What you should do: The answer should hold exactly the lines of the entries below from the one containing "compétence, mot-clé, n°" through the last line, both included.

[Entries taken from a collection]
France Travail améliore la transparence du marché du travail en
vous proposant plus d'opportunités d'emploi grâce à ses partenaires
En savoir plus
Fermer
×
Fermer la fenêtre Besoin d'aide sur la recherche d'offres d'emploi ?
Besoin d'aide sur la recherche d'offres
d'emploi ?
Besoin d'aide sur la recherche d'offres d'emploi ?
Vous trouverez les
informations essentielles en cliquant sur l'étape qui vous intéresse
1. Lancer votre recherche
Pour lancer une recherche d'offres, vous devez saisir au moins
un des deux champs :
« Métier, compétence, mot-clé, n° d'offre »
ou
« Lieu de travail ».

The answer:
« Métier, compétence, mot-clé, n° d'offre »
ou
« Lieu de travail ».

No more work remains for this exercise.